*** Opening of Source information ***
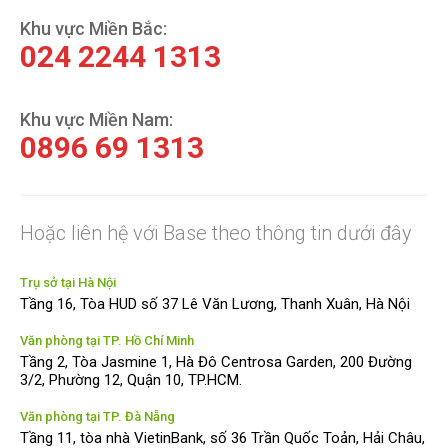
Khu vực Miền Bắc:
024 2244 1313
Khu vực Miền Nam:
0896 69 1313
Hoặc liên hệ với Base theo thông tin dưới đây
Trụ sở tại Hà Nội
Tầng 16, Tòa HUD số 37 Lê Văn Lương, Thanh Xuân, Hà Nội
Văn phòng tại TP. Hồ Chí Minh
Tầng 2, Tòa Jasmine 1, Hà Đô Centrosa Garden, 200 Đường
3/2, Phường 12, Quận 10, TP.HCM.
Văn phòng tại TP. Đà Nẵng
Tầng 11, tòa nhà VietinBank, số 36 Trần Quốc Toản, Hải Châu,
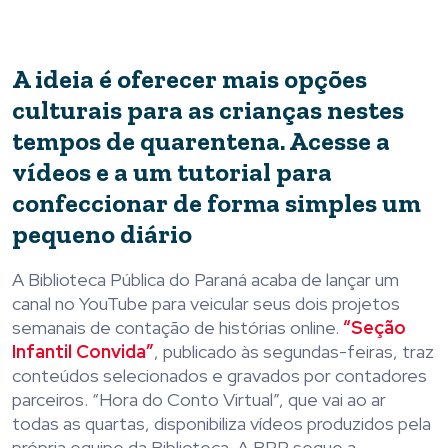
A ideia é oferecer mais opções
culturais para as crianças nestes
tempos de quarentena. Acesse a
vídeos e a um tutorial para
confeccionar de forma simples um
pequeno diário
A Biblioteca Pública do Paraná acaba de lançar um
canal no YouTube para veicular seus dois projetos
semanais de contação de histórias online.
“Seção
Infantil Convida”
, publicado às segundas-feiras, traz
conteúdos selecionados e gravados por contadores
parceiros. “Hora do Conto Virtual”, que vai ao ar
todas as quartas, disponibiliza vídeos produzidos pela
própria equipe da Biblioteca. A BPP segue a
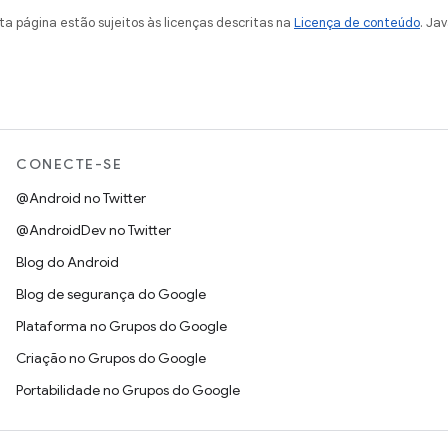
a página estão sujeitos às licenças descritas na
Licença de conteúdo
. Ja
CONECTE-SE
@Android no Twitter
@AndroidDev no Twitter
Blog do Android
Blog de segurança do Google
Plataforma no Grupos do Google
Criação no Grupos do Google
Portabilidade no Grupos do Google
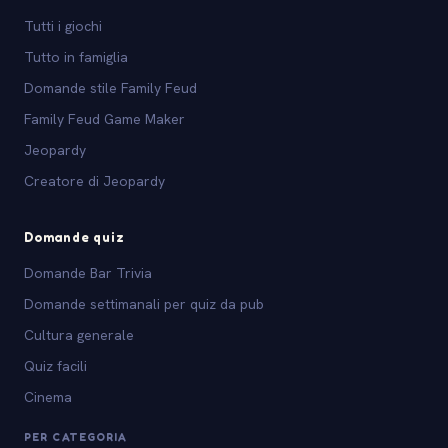
Tutti i giochi
Tutto in famiglia
Domande stile Family Feud
Family Feud Game Maker
Jeopardy
Creatore di Jeopardy
Domande quiz
Domande Bar Trivia
Domande settimanali per quiz da pub
Cultura generale
Quiz facili
Cinema
PER CATEGORIA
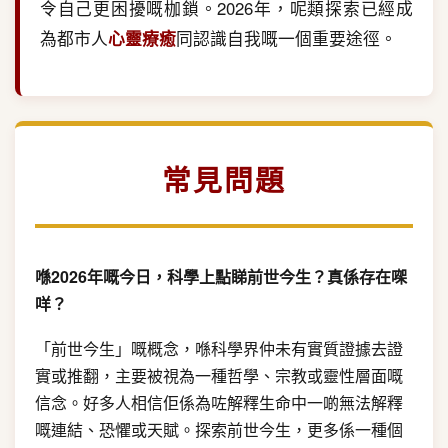
令自己更困擾嘅枷鎖。2026年，呢類探索已經成
為都市人
心靈療癒
同認識自我嘅一個重要途徑。
常見問題
喺2026年嘅今日，科學上點睇前世今生？真係存在㗎
咩？
「前世今生」嘅概念，喺科學界仲未有實質證據去證
實或推翻，主要被視為一種哲學、宗教或靈性層面嘅
信念。好多人相信佢係為咗解釋生命中一啲無法解釋
嘅連結、恐懼或天賦。探索前世今生，更多係一種個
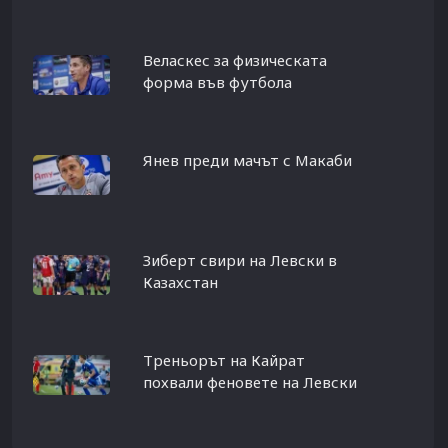
Веласкес за физическата
форма във футбола
Янев преди мачът с Макаби
Зиберт свири на Левски в
Казахстан
Треньорът на Кайрат
похвали феновете на Левски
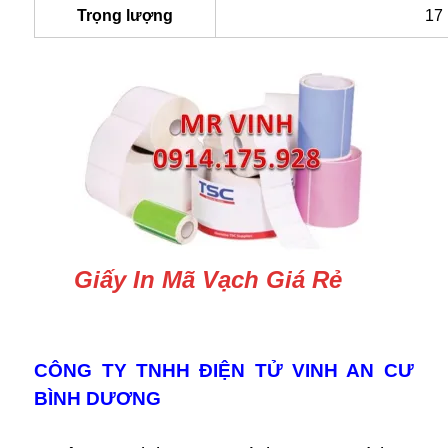
Trọng lượng
17
Giấy In Mã Vạch Giá Rẻ
CÔNG TY TNHH ĐIỆN TỬ VINH AN CƯ
BÌNH DƯƠNG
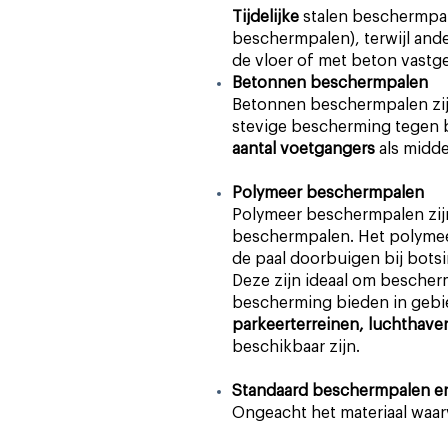
Tijdelijke
stalen beschermp
beschermpalen), terwijl an
de vloer of met beton vastg
Betonnen beschermpalen
Betonnen beschermpalen zi
stevige bescherming tegen 
aantal voetgangers
als midde
Polymeer beschermpalen
Polymeer beschermpalen zij
beschermpalen. Het polymeer
de paal doorbuigen bij bots
Deze zijn ideaal om bescher
bescherming bieden in geb
parkeerterreinen, luchthave
beschikbaar zijn.
Standaard beschermpalen e
Ongeacht het materiaal waar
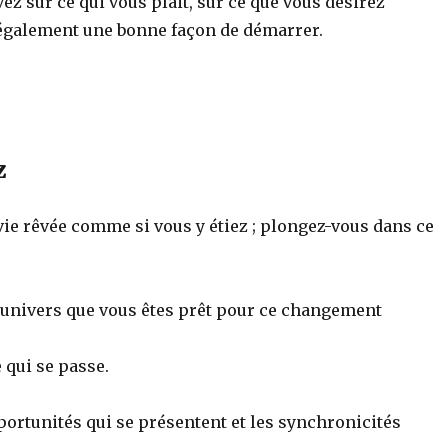
vez sur ce qui vous plait, sur ce que vous désirez
 également une bonne façon de démarrer.
z
ie rêvée comme si vous y étiez ; plongez-vous dans ce
l’univers que vous êtes prêt pour ce changement
 qui se passe.
ortunités qui se présentent et les synchronicités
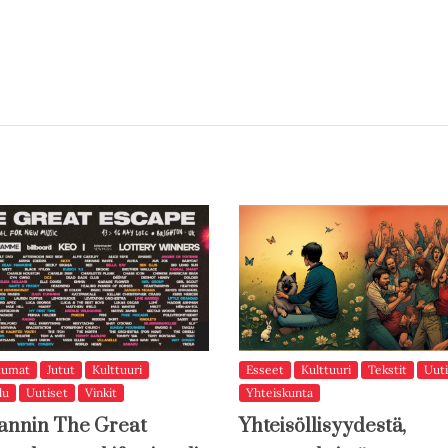
tumat
Jutut
Kulttuuri
Esseet
Kulttuuri
Tekstit
Uuti
lu
Uutiset
Vinkit
Yhteiskunta
annin The Great
Yhteisöllisyydestä,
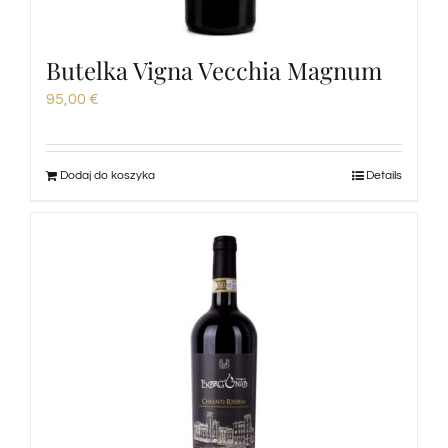
Butelka Vigna Vecchia Magnum
95,00
€
Dodaj do koszyka
Details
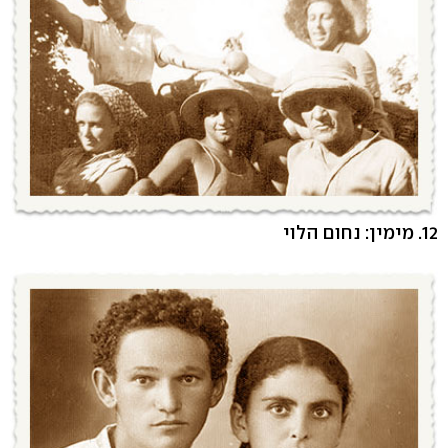
12. מימין: נחום הלוי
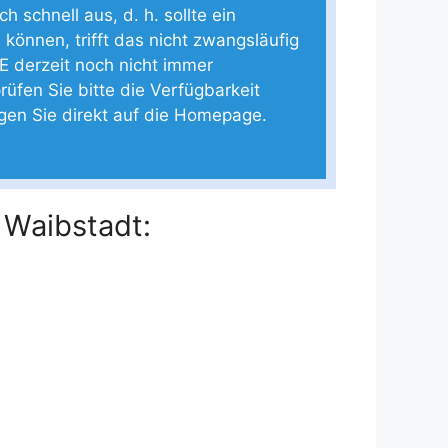
 schnell aus, d. h. sollte ein
 können, trifft das nicht zwangsläufig
E derzeit noch nicht immer
rüfen Sie bitte die Verfügbarkeit
ngen Sie direkt auf die Homepage.
 Waibstadt:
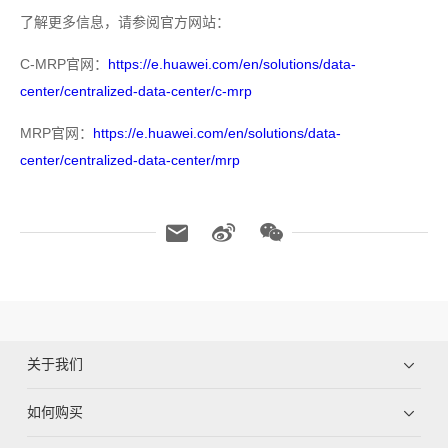
了解更多信息，请参阅官方网站：
C-MRP官网：
https://e.huawei.com/en/solutions/data-
center/centralized-data-center/c-mrp
MRP官网：
https://e.huawei.com/en/solutions/data-
center/centralized-data-center/mrp
关于我们
如何购买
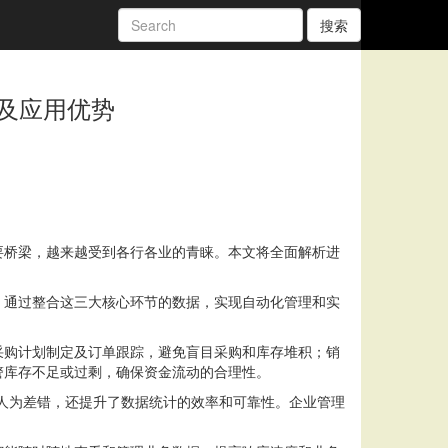
搜索
及应用优势
要桥梁，越来越受到各行各业的青睐。本文将全面解析进
，通过整合这三大核心环节的数据，实现自动化管理和实
采购计划制定及订单跟踪，避免盲目采购和库存堆积；销
警库存不足或过剩，确保资金流动的合理性。
了人为差错，还提升了数据统计的效率和可靠性。企业管理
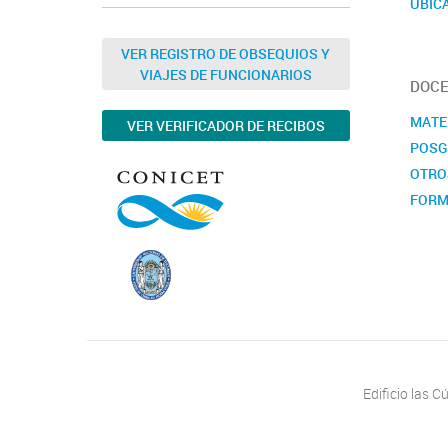
UBIC
CALE
VER REGISTRO DE OBSEQUIOS Y
VIAJES DE FUNCIONARIOS
DOCE
MATE
VER VERIFICADOR DE RECIBOS
POSG
OTRO
FORM
Edificio las 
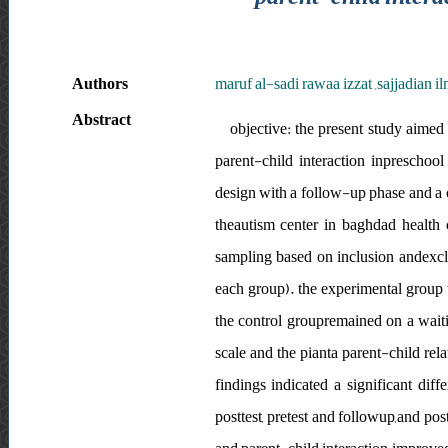
Authors
maruf al-sadi rawaa izzat ,sajjadian i
Abstract
objective: the present study aimed
parent-child interaction inpreschoo
design with a follow-up phase and a co
theautism center in baghdad health 
sampling based on inclusion andexclu
each group). the experimental group 
the control groupremained on a waitin
scale and the pianta parent-child rel
findings indicated a significant di
posttest, pretest and followup,and pos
*** Close of Source information ***
:: What the exercise asks ::
Be exact. Write out all the entries and omit the pictures.

:: Result for this task ::
Khu vực Miền Bắc:
024 2244 1313
Khu vực Miền Nam:
0896 69 1313
Hoặc liên hệ với Base theo thông tin dưới đây
Trụ sở tại Hà Nội
Tầng 16, Tòa HUD số 37 Lê Văn Lương, Thanh Xuân, Hà Nội
Văn phòng tại TP. Hồ Chí Minh
Tầng 2, Tòa Jasmine 1, Hà Đô Centrosa Garden, 200 Đường
3/2, Phường 12, Quận 10, TP.HCM.
Văn phòng tại TP. Đà Nẵng
Tầng 11, tòa nhà VietinBank, số 36 Trần Quốc Toản, Hải Châu,
A ideia é oferecer mais opções
culturais para as crianças nestes
tempos de quarentena. Acesse a
vídeos e a um tutorial para
confeccionar de forma simples um
pequeno diário
A Biblioteca Pública do Paraná acaba de lançar um
canal no YouTube para veicular seus dois projetos
semanais de contação de histórias online.
“Seção
Infantil Convida”
, publicado às segundas-feiras, traz
conteúdos selecionados e gravados por contadores
parceiros. “Hora do Conto Virtual”, que vai ao ar
todas as quartas, disponibiliza vídeos produzidos pela
própria equipe da Biblioteca. A BPP segue a
a página estão sujeitos às licenças descritas na
Licença de conteúdo
. Ja
CONECTE-SE
@Android no Twitter
@AndroidDev no Twitter
Blog do Android
Blog de segurança do Google
Plataforma no Grupos do Google
Criação no Grupos do Google
Portabilidade no Grupos do Google
Tutti i giochi
Tutto in famiglia
Domande stile Family Feud
Family Feud Game Maker
Jeopardy
Creatore di Jeopardy
Domande quiz
Domande Bar Trivia
Domande settimanali per quiz da pub
Cultura generale
Quiz facili
Cinema
PER CATEGORIA
令自己更困擾嘅枷鎖。2026年，呢類探索已經成
為都市人
心靈療癒
同認識自我嘅一個重要途徑。
常見問題
喺2026年嘅今日，科學上點睇前世今生？真係存在㗎
咩？
「前世今生」嘅概念，喺科學界仲未有實質證據去證
實或推翻，主要被視為一種哲學、宗教或靈性層面嘅
信念。好多人相信佢係為咗解釋生命中一啲無法解釋
嘅連結、恐懼或天賦。探索前世今生，更多係一種個
Веласкес за физическата
форма във футбола
Янев преди мачът с Макаби
Зиберт свири на Левски в
Казахстан
Треньорът на Кайрат
похвали феновете на Левски
Trọng lượng
17
Giấy In Mã Vạch Giá Rẻ
CÔNG TY TNHH ĐIỆN TỬ VINH AN CƯ
BÌNH DƯƠNG
Tijdelijke
stalen beschermp
beschermpalen), terwijl an
de vloer of met beton vastg
Betonnen beschermpalen
Betonnen beschermpalen zi
stevige bescherming tegen 
aantal voetgangers
als midde
Polymeer beschermpalen
Polymeer beschermpalen zij
beschermpalen. Het polymeer
de paal doorbuigen bij bots
Deze zijn ideaal om bescher
bescherming bieden in geb
parkeerterreinen, luchthave
beschikbaar zijn.
Standaard beschermpalen e
Ongeacht het materiaal waar
vez sur ce qui vous plait, sur ce que vous désirez
 également une bonne façon de démarrer.
z
ie rêvée comme si vous y étiez ; plongez-vous dans ce
l’univers que vous êtes prêt pour ce changement
 qui se passe.
ortunités qui se présentent et les synchronicités
tumat
Jutut
Kulttuuri
Esseet
Kulttuuri
Tekstit
Uuti
lu
Uutiset
Vinkit
Yhteiskunta
annin The Great
Yhteisöllisyydestä,
Butelka Vigna Vecchia Magnum
95,00
€
Dodaj do koszyka
Details
12. מימין: נחום הלוי
 schnell aus, d. h. sollte ein
 können, trifft das nicht zwangsläufig
E derzeit noch nicht immer
rüfen Sie bitte die Verfügbarkeit
ngen Sie direkt auf die Homepage.
 Waibstadt:
了解更多信息，请参阅官方网站：
C-MRP官网：
https://e.huawei.com/en/solutions/data-
center/centralized-data-center/c-mrp
MRP官网：
https://e.huawei.com/en/solutions/data-
center/centralized-data-center/mrp
关于我们
如何购买
搜索
及应用优势
要桥梁，越来越受到各行各业的青睐。本文将全面解析进
，通过整合这三大核心环节的数据，实现自动化管理和实
采购计划制定及订单跟踪，避免盲目采购和库存堆积；销
警库存不足或过剩，确保资金流动的合理性。
了人为差错，还提升了数据统计的效率和可靠性。企业管理
UBIC
CALE
VER REGISTRO DE OBSEQUIOS Y
VIAJES DE FUNCIONARIOS
DOCE
MATE
VER VERIFICADOR DE RECIBOS
POSG
OTRO
FORM
Edificio las 
Authors
maruf al-sadi rawaa izzat ,sajjadian i
Abstract
objective: the present study aimed
parent-child interaction inpreschoo
design with a follow-up phase and a co
theautism center in baghdad health 
sampling based on inclusion andexclu
each group). the experimental group 
the control groupremained on a waitin
scale and the pianta parent-child rel
findings indicated a significant di
posttest, pretest and followup,and pos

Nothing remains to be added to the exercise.